Как и предсказывала тётя Поля, когда маленький Алик уворачивался от поцелуев, у него начали расти усы. Вначале не поверил: над верхней губой словно мазнули грифелем, но мало-помалу «мазок» сделался густым и жёстким.
— Вот и мужчина вылупился, — сказала кому-то по телефону мать, — а давно ли с паровозиками возился.
Теми же словами сопроводила подарок: бритвенный станочек и пачку лезвий «Нева».
Алик часто пропускал уроки. На дружбу с Жоркой это не влияло. Тот исступлённо занимался в надежде на медаль и долбил свой английский. Они встречались в центре, дальше шли вместе.
Жорка с любопытством спросил: «Сколько твоей матери лет?» Услышав ответ, одобрительно присвистнул. Удивлялись многие, но Жоркина реакция польстила.
Сколько ей было тогда, сорок пять? Сорок шесть? И снова непроизвольно повернул голову к стене, к невидимым портретам.

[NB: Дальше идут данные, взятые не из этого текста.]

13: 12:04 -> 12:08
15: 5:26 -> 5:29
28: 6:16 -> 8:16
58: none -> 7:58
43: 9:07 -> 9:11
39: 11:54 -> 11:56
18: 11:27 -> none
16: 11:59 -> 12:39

Она дожила до восьмидесяти пяти. После похорон заплаканная Лера совала ему в руки карманный телефон, просила выбрать фотографию, тыча пальцем в мутное, захватанное оконце. Нет уж, спасибо. Алик упрямо перебирал фотокарточки в старой коробке, пока нашёл подходящую, с надписью «1973» на обороте, где мать улыбалась задорно и молодо. Увеличенная фотография превратилась в портрет, он повесил его над диваном. Она и сейчас улыбается — где-то на сетчатке чётко отпечатались оба лица, слепоте не подвластные.

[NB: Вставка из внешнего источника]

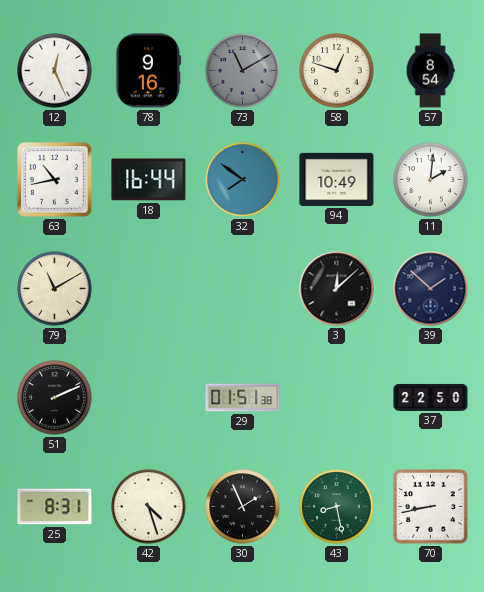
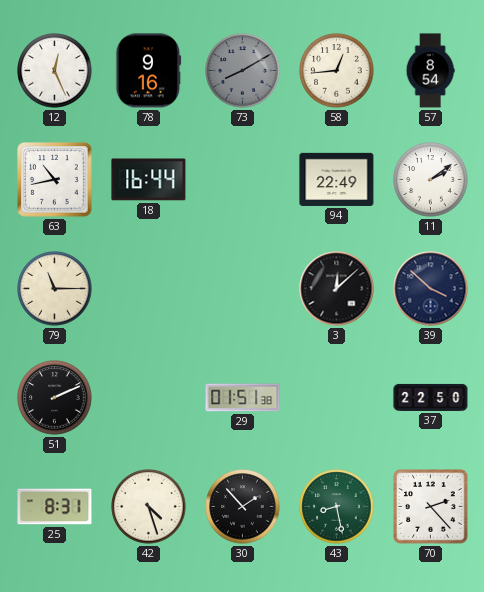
73: 11:10 -> 8:10
58: 12:48 -> 12:44
32: 7:51 -> none
94: 10:49 -> 22:49
11: 2:01 -> 2:09
79: 11:10 -> 11:15
39: 1:52 -> 3:52
30: 1:56 -> 1:53
70: 8:43 -> 2:23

Жорка сказал тогда: «Обаятельная женщина». Не слышал он, как обаятельная женщина кричала после очередного вызова в школу: «Твой друг в институт пойдёт, а ты пойдёшь к кочегару в ж<…>!»
Не свойственная ей грубость пришибла сильнее, чем идиотское пророчество.
Красивая. Обаятельная. Алику хотелось, чтобы она такой осталась на портрете, но дочке не объяснишь, она ведь не знала мать молодой и хотела видеть свою бабушку, а не сорокалетнюю красавицу; вот пусть и смотрит в телефон.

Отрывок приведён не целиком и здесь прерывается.